Ajeita a gravata, incómoda naquela tarde abafada de um céu baixo e cinzento, de nuvens carregadas, volumosas, como grandes balas de canhão, redondas, de chumbo reluzente, prontas a cair em dilúvio sobre um qualquer incauto.
Olha para a esplanada da praça e lembra-se de um colega que certa vez o tinha convidado para um café. Um dos mais antigos da empresa de onde agora saíra pela porta pequena. Puxara com cautela o colega o tema da ética, ao que, do alto da sua sentada imponência, recostado no mais conhecido modelo de cadeiras português, lhe ripostou: Ética?! Ah, Érica, a das curvas?! Isso são águas passadas… Rira-se alto, quase rosnando, numa espécie de soluço nasalado. Que pequenez de vistas, o colega. Uma miopia singular, tacanha, estreita. Com tanta gente de bolsos largos, porque não haviam de aumentar também os seus proventos? Poderiam ter conseguido tanto, os dois. Sim, que estas coisas exigem, dão muito trabalho, e também obrigam a alguns sacrifícios. O casamento com a Maria Beatriz seria dali a meses, lá conseguira apessoar-se de um ar de integridade, e o esforço resultara. Entrar numa boa família, de valores conceituados, era imprescindível.

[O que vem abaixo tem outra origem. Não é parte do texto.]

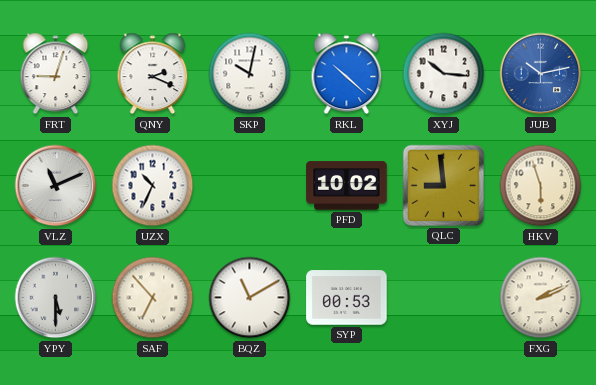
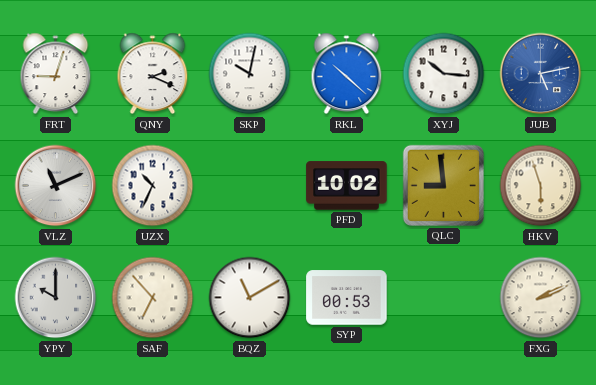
JUB: 10:13 -> 5:13
YPY: 5:30 -> 10:00
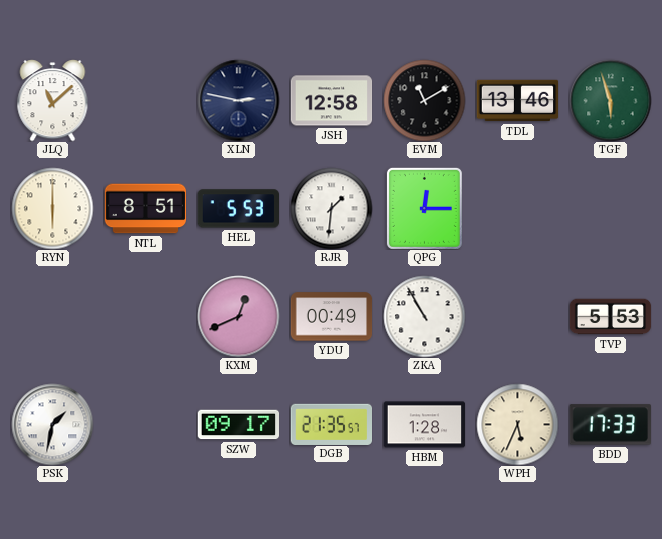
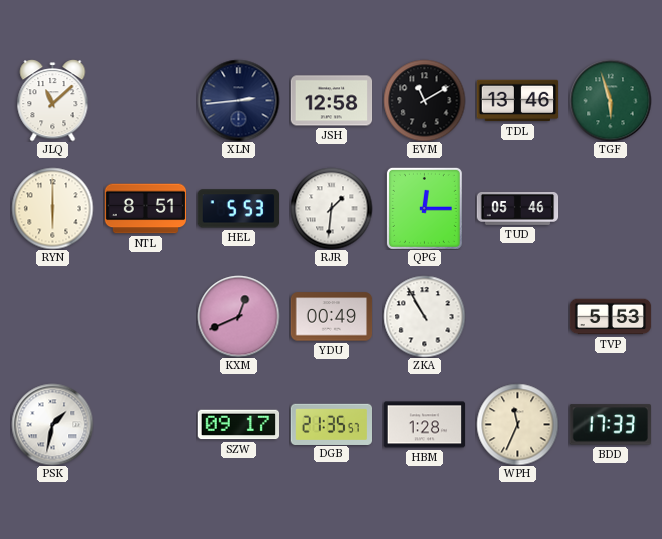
XLN: 2:47 -> 2:44
TUD: none -> 05:46
WPH: 5:34 -> 11:34
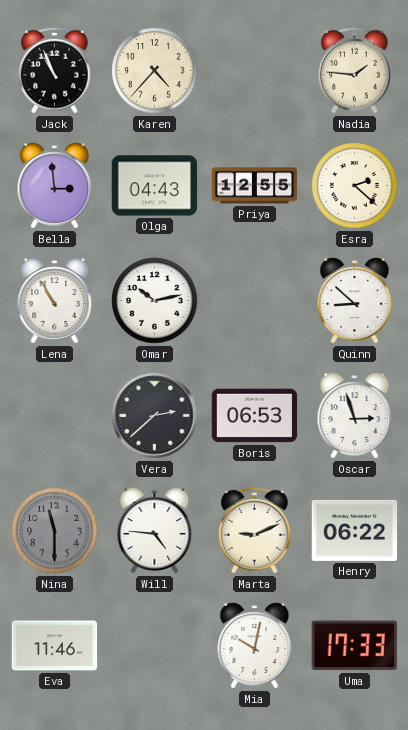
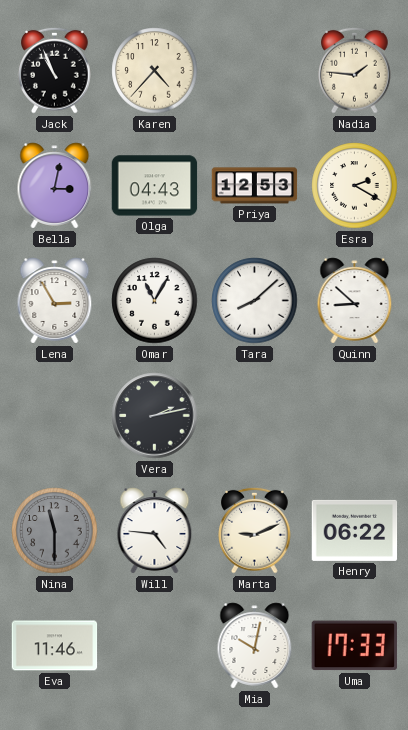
Bella: 2:59 -> 3:02
Priya: 12:55 -> 12:53
Esra: 2:22 -> 2:20
Lena: 10:55 -> 2:55
Omar: 10:13 -> 11:05
Tara: none -> 8:08
Vera: 2:38 -> 2:13
Boris: 06:53 -> none
Oscar: 2:57 -> none
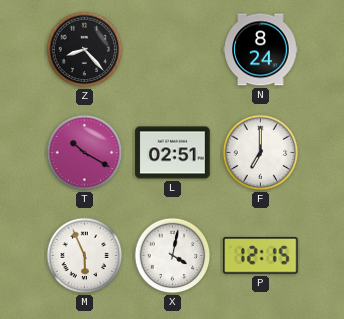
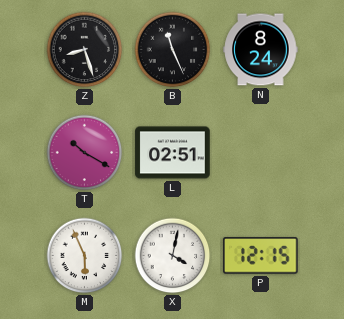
Z: 8:23 -> 8:27
B: none -> 11:26
F: 7:00 -> none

De repente, um remoinho, um vento forte largado à rédea solta, faz voar alguns dos chapéus da esplanada, e voltejam guardanapos e papéis e ementas e jornais e cartazes de gelados. Instintivamente, olha para as varandas do primeiro andar do edifício da empresa, não vá haver algum vaso que lhe possa cair em cima quando chegar à porta, e começa a atravess…
*
Movido pelo estrondo e alarido que se lhe seguiu, Rodrigues vai à varanda e olha para a rua. Cai-lhe o mundo e a esperança. Agarra-se com força ao varandim, como se com esse gesto pudesse fazer retroceder o impensável. Revolve-se-lhe o estômago e todas as entranhas. De um só golpe, um amigo e a previsão financeira de dias mais desafogados.
… Indiferentes ao tilintar dos dias, as folhas douradas do outono bailam na praça.